Academy vs. High School: Youth Soccer Players Shouldn't Have to Choose
For the majority of ambitious young development academy players, the harsh reality is that they will not achieve their dreams of playing professionally.
They will undoubtedly look back fondly one day on the excellent training and facilities they were lucky enough to experience at the cutting edge of youth soccer in the US.
But will they also perhaps rue missing out on one of the great traditions of American sport – playing for their high school teams?
They will have no memories of playing alongside their classmates and school friends because playing academy AND high school soccer is now virtually impossible.
For the better players in America in 2015, the high school soccer experience doesn’t exist.

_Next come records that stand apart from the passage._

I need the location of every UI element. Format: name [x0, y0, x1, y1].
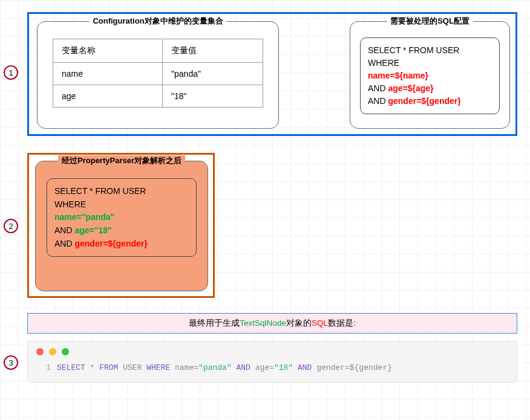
sql-placeholder: name=${name} — [368, 71, 428, 80]
text: 对象的 — [286, 318, 312, 328]
tok — [232, 363, 237, 372]
code-block: 1SELECT * FROM USER WHERE name="panda" A… — [27, 341, 517, 383]
cell-val: "18" — [163, 85, 263, 108]
tok: age= — [250, 363, 274, 372]
sql-text: AND — [54, 239, 74, 248]
tok: * — [85, 363, 99, 372]
step-marker-1: 1 — [4, 65, 18, 80]
sql-line: AND gender=${gender} — [368, 95, 492, 108]
step-num: 2 — [8, 222, 13, 231]
table-row: name "panda" — [53, 63, 263, 85]
code-line: 1SELECT * FROM USER WHERE name="panda" A… — [36, 363, 508, 372]
tok: "18" — [274, 363, 293, 372]
cell-key: name — [53, 63, 163, 85]
dot-red-icon — [36, 348, 44, 355]
sql-line: AND age="18" — [54, 224, 189, 237]
section-final: 最终用于生成TextSqlNode对象的SQL数据是: 1SELECT * FR… — [27, 313, 517, 383]
config-panel: Configuration对象中维护的变量集合 变量名称 变量值 name "p… — [37, 21, 279, 129]
col-value-header: 变量值 — [163, 39, 263, 63]
classname: TextSqlNode — [240, 318, 286, 328]
step-marker-2: 2 — [4, 219, 18, 233]
keyword: SQL — [312, 318, 328, 328]
section-input: Configuration对象中维护的变量集合 变量名称 变量值 name "p… — [27, 12, 517, 136]
sql-line: WHERE — [54, 198, 189, 212]
window-dots — [36, 347, 508, 357]
tok: gender=${gender} — [312, 363, 392, 372]
sql-template-box: SELECT * FROM USER WHERE name=${name} AN… — [360, 37, 500, 114]
sql-resolved: name="panda" — [54, 212, 114, 222]
sql-line: WHERE — [368, 57, 492, 69]
final-header: 最终用于生成TextSqlNode对象的SQL数据是: — [27, 313, 517, 334]
sql-placeholder: age=${age} — [388, 83, 433, 93]
parsed-sql-box: SELECT * FROM USER WHERE name="panda" AN… — [47, 178, 197, 257]
step-num: 1 — [8, 68, 13, 77]
vars-table: 变量名称 变量值 name "panda" age "18" — [53, 39, 263, 108]
tok: AND — [237, 363, 250, 372]
sql-text: AND — [368, 83, 388, 93]
sql-panel: 需要被处理的SQL配置 SELECT * FROM USER WHERE nam… — [350, 21, 510, 129]
dot-green-icon — [62, 348, 69, 355]
tok: WHERE — [146, 363, 170, 372]
line-number: 1 — [36, 363, 51, 372]
text: 最终用于生成 — [189, 318, 240, 328]
table-header-row: 变量名称 变量值 — [53, 39, 263, 63]
col-name-header: 变量名称 — [53, 39, 163, 63]
tok — [293, 363, 298, 372]
config-title: Configuration对象中维护的变量集合 — [89, 16, 226, 27]
sql-line: AND age=${age} — [368, 82, 492, 95]
sql-text: AND — [368, 96, 388, 106]
tok: name= — [170, 363, 198, 372]
sql-line: AND gender=${gender} — [54, 237, 189, 251]
text: 数据是: — [328, 318, 356, 328]
tok: "panda" — [198, 363, 232, 372]
parsed-panel: 经过PropertyParser对象解析之后 SELECT * FROM USE… — [35, 161, 208, 291]
sql-placeholder: gender=${gender} — [388, 96, 460, 106]
sql-resolved: age="18" — [74, 225, 111, 235]
tok: AND — [298, 363, 312, 372]
parsed-title: 经过PropertyParser对象解析之后 — [58, 155, 185, 166]
step-num: 3 — [8, 358, 13, 367]
tok: USER — [118, 363, 146, 372]
tok: FROM — [99, 363, 118, 372]
sql-text: AND — [54, 225, 74, 235]
sql-unresolved: gender=${gender} — [74, 239, 147, 248]
sql-line: SELECT * FROM USER — [54, 185, 189, 198]
sql-title: 需要被处理的SQL配置 — [387, 16, 473, 27]
sql-line: SELECT * FROM USER — [368, 44, 492, 57]
step-marker-3: 3 — [4, 355, 18, 370]
sql-line: name="panda" — [54, 211, 189, 224]
dot-yellow-icon — [49, 348, 56, 355]
cell-val: "panda" — [163, 63, 263, 85]
tok: SELECT — [57, 363, 85, 372]
section-parsed: 经过PropertyParser对象解析之后 SELECT * FROM USE… — [27, 153, 215, 298]
table-row: age "18" — [53, 85, 263, 108]
sql-line: name=${name} — [368, 69, 492, 82]
cell-key: age — [53, 85, 163, 108]
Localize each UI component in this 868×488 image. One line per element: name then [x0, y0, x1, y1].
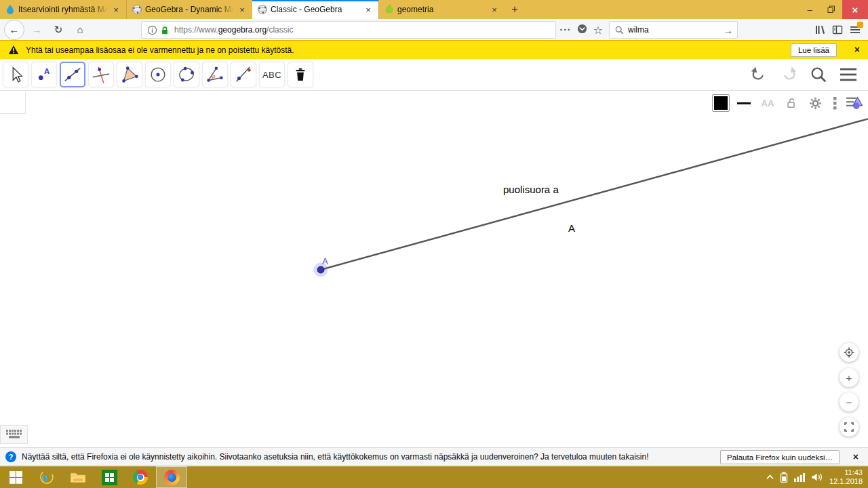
redo-icon[interactable]: [780, 66, 797, 83]
new-tab-button[interactable]: +: [505, 0, 525, 19]
browser-tab-strip: Itsearviointi ryhmästä MA02 - W × GeoGeb…: [0, 0, 868, 19]
tab-close-icon[interactable]: ×: [489, 5, 500, 15]
geogebra-toolbar-right: [750, 66, 857, 83]
reload-button[interactable]: ↻: [49, 20, 68, 39]
undo-icon[interactable]: [750, 66, 768, 83]
page-info-icon[interactable]: [147, 25, 157, 35]
windows-taskbar: e 11:43 12.1.2018: [0, 466, 868, 488]
tool-conic-through-points[interactable]: [174, 62, 199, 87]
tool-reflect[interactable]: [231, 62, 256, 87]
line-style-button[interactable]: [734, 94, 753, 113]
view-corner-handle[interactable]: [0, 92, 26, 114]
tool-text[interactable]: ABC: [259, 62, 285, 87]
line-style-icon: [737, 102, 751, 104]
tab-title: GeoGebra - Dynamic Mathema: [145, 5, 234, 14]
color-swatch-button[interactable]: [712, 94, 730, 112]
zoom-out-button[interactable]: −: [840, 392, 859, 411]
notification-close-icon[interactable]: ×: [853, 451, 859, 462]
standard-view-button[interactable]: [840, 343, 859, 362]
back-button[interactable]: ←: [4, 20, 24, 40]
refresh-firefox-button[interactable]: Palauta Firefox kuin uudeksi…: [720, 450, 840, 464]
ray-name-text[interactable]: puolisuora a: [503, 184, 559, 195]
pocket-icon[interactable]: [574, 24, 590, 36]
label-style-button[interactable]: AA: [758, 94, 777, 113]
minimize-button[interactable]: –: [799, 0, 821, 19]
learn-more-button[interactable]: Lue lisää: [791, 43, 837, 57]
zoom-in-button[interactable]: +: [840, 368, 859, 387]
tab-title: geometria: [397, 5, 486, 14]
restore-button[interactable]: [821, 0, 842, 19]
kebab-dots-icon: [833, 97, 837, 110]
bookmark-star-icon[interactable]: ☆: [590, 24, 606, 37]
tab-close-icon[interactable]: ×: [111, 5, 121, 15]
page-actions-menu-icon[interactable]: ···: [557, 24, 574, 35]
fullscreen-button[interactable]: [840, 418, 859, 436]
tool-move[interactable]: [3, 62, 28, 87]
geogebra-icon: [132, 4, 142, 15]
forward-button[interactable]: →: [27, 20, 46, 39]
help-icon: ?: [5, 451, 16, 462]
firefox-button-active[interactable]: [156, 466, 187, 488]
tool-polygon[interactable]: [117, 62, 142, 87]
tool-circle-center[interactable]: [145, 62, 171, 87]
tab-geogebra-home[interactable]: GeoGebra - Dynamic Mathema ×: [126, 0, 252, 19]
page-action-buttons: ··· ☆: [557, 21, 606, 39]
url-bar[interactable]: https://www.geogebra.org/classic: [141, 21, 556, 39]
style-bar-toggle-icon: [846, 95, 863, 111]
battery-icon[interactable]: [780, 472, 788, 483]
tool-delete[interactable]: [288, 62, 313, 87]
warning-close-icon[interactable]: ×: [854, 44, 860, 55]
settings-button[interactable]: [806, 94, 825, 113]
hidden-icons-chevron[interactable]: [766, 474, 774, 480]
tool-line[interactable]: [60, 62, 85, 87]
chrome-button[interactable]: [125, 466, 156, 488]
search-icon[interactable]: [810, 66, 827, 83]
lock-object-button[interactable]: [782, 94, 801, 113]
sidebars-icon[interactable]: [829, 21, 846, 39]
search-go-icon[interactable]: →: [723, 24, 733, 36]
start-button[interactable]: [0, 466, 31, 488]
home-button[interactable]: ⌂: [71, 20, 90, 39]
tab-wilma[interactable]: Itsearviointi ryhmästä MA02 - W ×: [0, 0, 126, 19]
main-menu-icon[interactable]: [840, 67, 857, 82]
gear-icon: [809, 97, 822, 110]
close-button[interactable]: ×: [842, 0, 868, 19]
virtual-keyboard-button[interactable]: [0, 425, 28, 444]
menu-hamburger-icon[interactable]: [846, 21, 864, 39]
point-A[interactable]: [317, 266, 324, 273]
construction-drawing: [0, 91, 868, 447]
tab-classic-geogebra-active[interactable]: Classic - GeoGebra ×: [252, 0, 378, 19]
point-A-label: A: [322, 256, 328, 266]
search-box[interactable]: wilma →: [609, 21, 738, 39]
ray-a[interactable]: [321, 118, 868, 270]
tab-title: Itsearviointi ryhmästä MA02 - W: [18, 5, 108, 14]
library-icon[interactable]: [811, 21, 829, 39]
tool-angle[interactable]: α: [202, 62, 228, 87]
taskbar-clock[interactable]: 11:43 12.1.2018: [829, 468, 863, 486]
tab-close-icon[interactable]: ×: [363, 5, 374, 15]
conic-tool-icon: [176, 64, 197, 85]
notification-text: Näyttää siltä, että Firefoxia ei ole käy…: [22, 452, 649, 462]
windows-store-button[interactable]: [94, 466, 125, 488]
firefox-refresh-notification: ? Näyttää siltä, että Firefoxia ei ole k…: [0, 447, 868, 466]
trash-icon: [292, 66, 309, 83]
internet-explorer-button[interactable]: e: [31, 466, 62, 488]
warning-triangle-icon: [8, 45, 19, 55]
tab-close-icon[interactable]: ×: [237, 5, 248, 15]
search-input-value[interactable]: wilma: [628, 25, 649, 35]
text-label-A[interactable]: A: [568, 222, 575, 234]
tab-geometria[interactable]: geometria ×: [378, 0, 505, 19]
tool-perpendicular-line[interactable]: [88, 62, 114, 87]
file-explorer-button[interactable]: [62, 466, 94, 488]
network-signal-icon[interactable]: [794, 472, 806, 482]
perpendicular-line-icon: [91, 64, 111, 85]
geogebra-graphics-view[interactable]: A puolisuora a A + −: [0, 91, 868, 447]
tool-point[interactable]: A: [31, 62, 57, 87]
current-color-black: [714, 96, 728, 110]
volume-icon[interactable]: [812, 472, 823, 482]
graphics-style-bar: AA: [712, 93, 864, 113]
style-bar-toggle-button[interactable]: [845, 94, 864, 113]
toolbar-right-icons: [811, 21, 864, 39]
more-options-button[interactable]: [829, 94, 840, 113]
windows-logo-icon: [9, 471, 22, 484]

The academy v high school dilemma is one that goes against the grain for many parents and even kids. They want to play club soccer at the highest level and that means academy, but they also want to represent their high schools at a sport in which they excel, playing alongside players of lesser talents but certainly not lesser personalities. Sometimes, these are kids they have grown up with and played alongside their whole lives. Their matches against rivals are the talk of the school. It may not be the epitome of soccer development but high school can provide a safe and social soccer experience the players will remember and celebrate for the rest of their lives.
There is a choice, of course. Nobody forces young boys and girls to play academy, but they are certainly encouraged to do so if they want to be noticed by the top college and pro recruiters.

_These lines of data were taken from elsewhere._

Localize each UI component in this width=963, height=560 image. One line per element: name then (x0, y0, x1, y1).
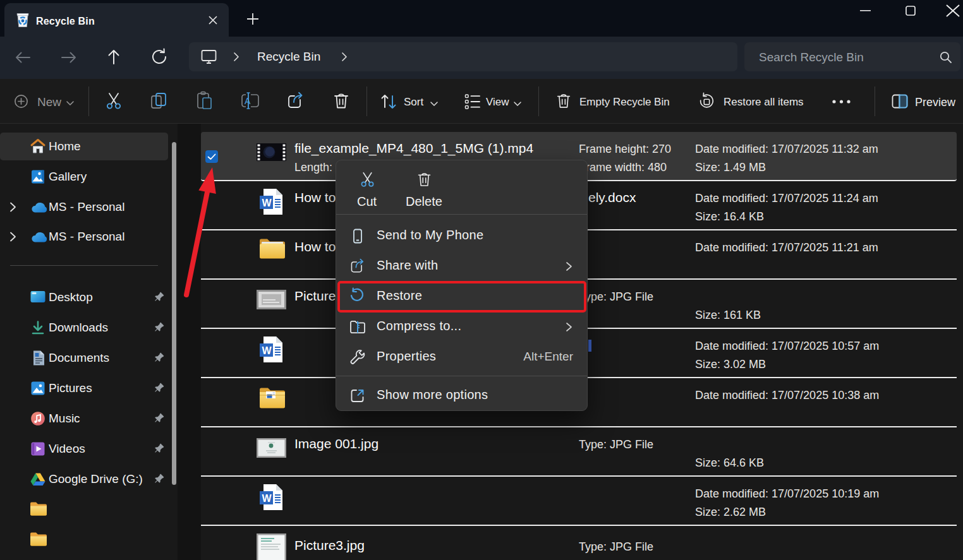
svg-text:W: W (262, 345, 272, 356)
svg-text:A: A (245, 96, 251, 106)
svg-text:W: W (262, 198, 272, 208)
svg-text:W: W (262, 493, 272, 504)
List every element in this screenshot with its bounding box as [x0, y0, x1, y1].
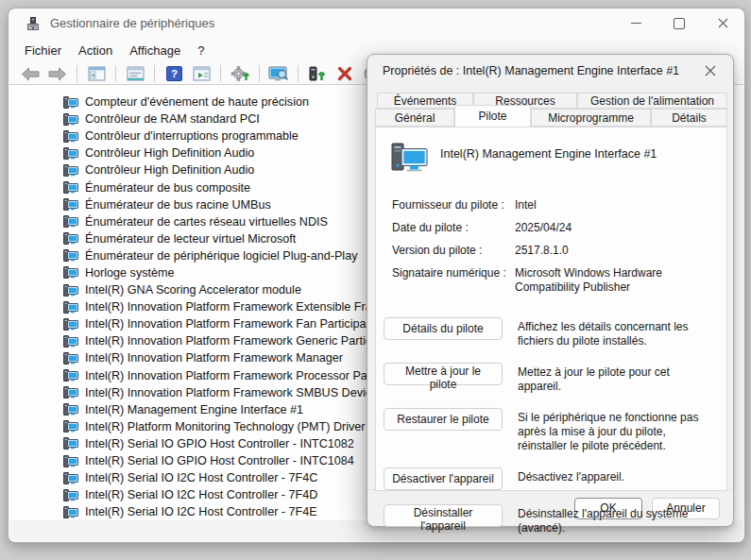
- device-icon: [63, 147, 78, 160]
- action-description: Désinstallez l'appareil du système (avan…: [518, 507, 715, 535]
- console-tree-icon[interactable]: [86, 63, 107, 84]
- device-icon: [63, 437, 78, 450]
- tree-item-label: Intel(R) Serial IO I2C Host Controller -…: [85, 505, 317, 518]
- driver-action-row: Désinstaller l'appareilDésinstallez l'ap…: [384, 504, 715, 535]
- tree-item-label: Intel(R) Innovation Platform Framework P…: [85, 369, 377, 382]
- tab-microprogramme[interactable]: Microprogramme: [531, 109, 651, 127]
- screen: Gestionnaire de périphériques FichierAct…: [0, 0, 751, 560]
- menu-fichier[interactable]: Fichier: [16, 42, 70, 59]
- tab-pilote[interactable]: Pilote: [454, 105, 531, 127]
- device-icon: [63, 215, 78, 228]
- titlebar: Gestionnaire de périphériques: [9, 8, 744, 38]
- properties-icon[interactable]: [125, 63, 145, 84]
- driver-info: Fournisseur du pilote :IntelDate du pilo…: [392, 198, 715, 295]
- search-computer-icon[interactable]: [268, 63, 289, 84]
- device-icon: [63, 130, 78, 143]
- tree-item-label: Contrôleur High Definition Audio: [85, 146, 254, 160]
- mettre-a-jour-le-pilote-button[interactable]: Mettre à jour le pilote: [384, 363, 503, 385]
- driver-action-row: Détails du piloteAffichez les détails co…: [384, 317, 715, 348]
- tree-item-label: Énumérateur de périphérique logiciel Plu…: [85, 249, 357, 263]
- svg-text:?: ?: [170, 68, 177, 79]
- action-pane-icon[interactable]: [191, 63, 212, 84]
- tree-item-label: Horloge système: [85, 266, 175, 280]
- device-icon: [63, 489, 78, 501]
- menu-item[interactable]: ?: [189, 42, 213, 59]
- device-icon: [63, 506, 78, 518]
- menu-action[interactable]: Action: [70, 42, 121, 59]
- device-icon: [391, 143, 429, 176]
- info-value: 2025/04/24: [515, 221, 715, 235]
- toolbar-separator: [298, 65, 299, 82]
- tree-item-label: Intel(R) Management Engine Interface #1: [85, 403, 303, 416]
- restaurer-le-pilote-button[interactable]: Restaurer le pilote: [384, 408, 503, 431]
- device-icon: [63, 472, 78, 484]
- driver-action-row: Mettre à jour le piloteMettez à jour le …: [384, 363, 715, 394]
- tree-item-label: Intel(R) Serial IO I2C Host Controller -…: [85, 471, 317, 484]
- action-description: Mettez à jour le pilote pour cet apparei…: [518, 365, 715, 394]
- dialog-close-icon[interactable]: [701, 61, 720, 80]
- tree-item-label: Compteur d'événement de haute précision: [85, 95, 309, 109]
- properties-dialog: Propriétés de : Intel(R) Management Engi…: [367, 54, 734, 527]
- forward-icon[interactable]: [47, 63, 68, 84]
- tree-item-label: Contrôleur de RAM standard PCI: [85, 112, 260, 126]
- info-label: Signataire numérique :: [392, 266, 507, 295]
- driver-tab-page: Intel(R) Management Engine Interface #1 …: [375, 127, 727, 491]
- toolbar-separator: [220, 65, 221, 82]
- tree-item-label: Intel(R) Platform Monitoring Technology …: [85, 420, 366, 433]
- action-description: Affichez les détails concernant les fich…: [518, 320, 715, 348]
- device-icon: [63, 249, 78, 262]
- info-label: Fournisseur du pilote :: [392, 198, 507, 212]
- update-driver-icon[interactable]: [307, 63, 328, 84]
- tree-item-label: Intel(R) Innovation Platform Framework M…: [85, 351, 343, 365]
- minimize-icon[interactable]: [614, 8, 657, 38]
- tree-item-label: Énumérateur de cartes réseau virtuelles …: [85, 215, 328, 229]
- window-controls: [614, 8, 744, 38]
- toolbar-separator: [77, 65, 77, 82]
- maximize-icon[interactable]: [657, 8, 701, 38]
- device-icon: [63, 232, 78, 245]
- info-label: Date du pilote :: [392, 221, 507, 235]
- tree-item-label: Énumérateur de bus racine UMBus: [85, 198, 271, 212]
- close-icon[interactable]: [701, 8, 744, 38]
- desactiver-l-appareil-button[interactable]: Désactiver l'appareil: [384, 467, 503, 490]
- tree-item-label: Contrôleur d'interruptions programmable: [85, 129, 299, 143]
- device-icon: [63, 386, 78, 399]
- device-icon: [63, 369, 78, 382]
- device-icon: [63, 335, 78, 348]
- tree-item-label: Contrôleur High Definition Audio: [85, 163, 254, 177]
- info-value: Microsoft Windows Hardware Compatibility…: [515, 266, 715, 295]
- toolbar-separator: [154, 65, 155, 82]
- help-icon[interactable]: ?: [163, 63, 184, 84]
- menu-affichage[interactable]: Affichage: [121, 42, 189, 59]
- uninstall-icon[interactable]: [334, 63, 355, 84]
- tab-gestion-de-l-alimentation[interactable]: Gestion de l'alimentation: [577, 93, 727, 109]
- tree-item-label: Intel(R) Innovation Platform Framework S…: [85, 386, 378, 399]
- device-icon: [63, 403, 78, 416]
- tab-general[interactable]: Général: [375, 109, 454, 127]
- tree-item-label: Intel(R) Serial IO GPIO Host Controller …: [85, 437, 354, 450]
- tree-item-label: Énumérateur de lecteur virtuel Microsoft: [85, 232, 296, 246]
- tree-item-label: Intel(R) Serial IO GPIO Host Controller …: [85, 454, 354, 467]
- device-icon: [63, 266, 78, 279]
- tree-item-label: Énumérateur de bus composite: [85, 181, 250, 195]
- tree-item-label: Intel(R) Serial IO I2C Host Controller -…: [85, 488, 317, 501]
- device-name: Intel(R) Management Engine Interface #1: [440, 147, 657, 161]
- device-icon: [63, 113, 78, 126]
- device-manager-app-icon: [26, 16, 41, 31]
- desinstaller-l-appareil-button[interactable]: Désinstaller l'appareil: [384, 504, 503, 527]
- action-description: Désactivez l'appareil.: [518, 470, 715, 484]
- tree-item-label: Intel(R) Innovation Platform Framework G…: [85, 334, 381, 348]
- tree-item-label: Intel(R) Innovation Platform Framework F…: [85, 317, 376, 331]
- details-du-pilote-button[interactable]: Détails du pilote: [384, 317, 503, 340]
- driver-action-row: Désactiver l'appareilDésactivez l'appare…: [384, 467, 715, 490]
- back-icon[interactable]: [20, 63, 41, 84]
- info-value: Intel: [515, 198, 715, 212]
- tree-item-label: Intel(R) GNA Scoring Accelerator module: [85, 283, 301, 297]
- driver-actions: Détails du piloteAffichez les détails co…: [384, 317, 715, 535]
- info-label: Version du pilote :: [392, 244, 507, 258]
- info-value: 2517.8.1.0: [515, 244, 715, 258]
- dialog-title: Propriétés de : Intel(R) Management Engi…: [383, 64, 679, 77]
- scan-hardware-icon[interactable]: [230, 63, 250, 84]
- device-icon: [63, 301, 78, 314]
- tab-details[interactable]: Détails: [651, 109, 727, 127]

There is no doubt where Jurgen Klinsmann stands on the matter. “If we want our players to someday compete against the best in the world, it is critical for their development that they train and play as much as possible and in the right environment,” he said in 2012.
“The Development Academy 10-month season is the right formula and provides a good balance between training time and playing competitive matches. This is the model that the best countries around the world use for their programs, and I think it makes perfect sense that we do as well.”

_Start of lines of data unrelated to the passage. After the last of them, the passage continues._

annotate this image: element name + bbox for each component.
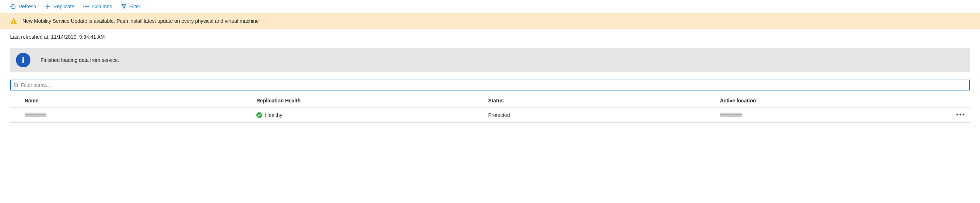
info-text: Finished loading data from service. <box>41 57 119 63</box>
warning-banner[interactable]: New Mobility Service Update is available… <box>0 13 980 29</box>
svg-rect-8 <box>13 20 14 22</box>
warning-text: New Mobility Service Update is available… <box>22 18 259 24</box>
col-name[interactable]: Name <box>25 98 256 103</box>
col-replication-health[interactable]: Replication Health <box>256 98 488 103</box>
refresh-label: Refresh <box>19 4 36 10</box>
columns-icon <box>83 4 89 9</box>
last-refreshed-value: 11/14/2019, 9:34:41 AM <box>51 34 105 40</box>
redacted-text <box>25 113 46 117</box>
columns-button[interactable]: Columns <box>83 4 112 10</box>
refresh-button[interactable]: Refresh <box>10 4 36 10</box>
columns-label: Columns <box>92 4 112 10</box>
info-icon <box>16 53 30 67</box>
cell-status: Protected <box>488 112 720 118</box>
cell-replication-health: Healthy <box>256 112 488 118</box>
items-table: Name Replication Health Status Active lo… <box>10 94 970 123</box>
replicate-label: Replicate <box>53 4 74 10</box>
healthy-icon <box>256 112 262 118</box>
cell-active-location <box>720 112 952 118</box>
svg-point-10 <box>22 57 24 59</box>
col-status[interactable]: Status <box>488 98 720 103</box>
plus-icon <box>45 4 51 10</box>
warning-icon <box>10 17 18 25</box>
filter-icon <box>121 4 127 10</box>
last-refreshed: Last refreshed at: 11/14/2019, 9:34:41 A… <box>0 29 980 43</box>
last-refreshed-label: Last refreshed at: <box>10 34 49 40</box>
col-active-location[interactable]: Active location <box>720 98 952 103</box>
svg-point-12 <box>14 83 18 86</box>
cell-name <box>25 112 256 118</box>
svg-rect-9 <box>13 22 14 23</box>
health-text: Healthy <box>265 112 282 118</box>
command-bar: Refresh Replicate Columns Filter <box>0 0 980 13</box>
redacted-text <box>720 113 742 117</box>
search-icon <box>14 82 19 87</box>
svg-rect-11 <box>22 59 24 63</box>
filter-label: Filter <box>129 4 140 10</box>
table-row[interactable]: Healthy Protected ••• <box>10 108 970 123</box>
row-more-button[interactable]: ••• <box>952 111 970 119</box>
svg-line-13 <box>18 86 19 87</box>
arrow-right-icon: → <box>266 18 270 24</box>
info-banner: Finished loading data from service. <box>10 48 970 72</box>
replicate-button[interactable]: Replicate <box>45 4 74 10</box>
filter-button[interactable]: Filter <box>121 4 140 10</box>
filter-input[interactable] <box>21 82 966 88</box>
table-header-row: Name Replication Health Status Active lo… <box>10 94 970 108</box>
refresh-icon <box>10 4 16 10</box>
filter-input-wrap[interactable] <box>10 79 970 90</box>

But countries around the world don’t necessarily share the same kind of high school experience the US has traditionally valued so highly in developing the character of young players of all sports.
According to an excellent article in The Guardian by Luis Miguel Echegaray, a former New York City high school coach, the decision in 2011 to stretch the US Soccer Development Academy season to 10 months for all youth clubs and players affiliated with the program affected about 4,000 young players and left high school programs across the nation significantly worse off as a result.
The top youth players then and now had a choice – and most went with the academy.
“I think it’s totally absurd not to play both,” Martin Jacobson, the boys’ head coach of Martin Luther King Jr, the most successful public school team in New York City, told Echegaray.
“Jake” Jacobson’s program has produced a number of NCAA and professional players, including Cosmos’s David Diosa and Mali international Bakary Soumare, and he says: “Our season is only taking eight weeks away from the Academy and in some instances, players could easily do both. Waivers should be granted. Players are missing out on so many social benefits by choosing the academies over high school.”
Nobody is saying the academies aren’t hugely beneficial to developing young players. European teams routinely send coaches over here to see how our club model works so successfully.
But is it really necessary for parents and players to have to choose?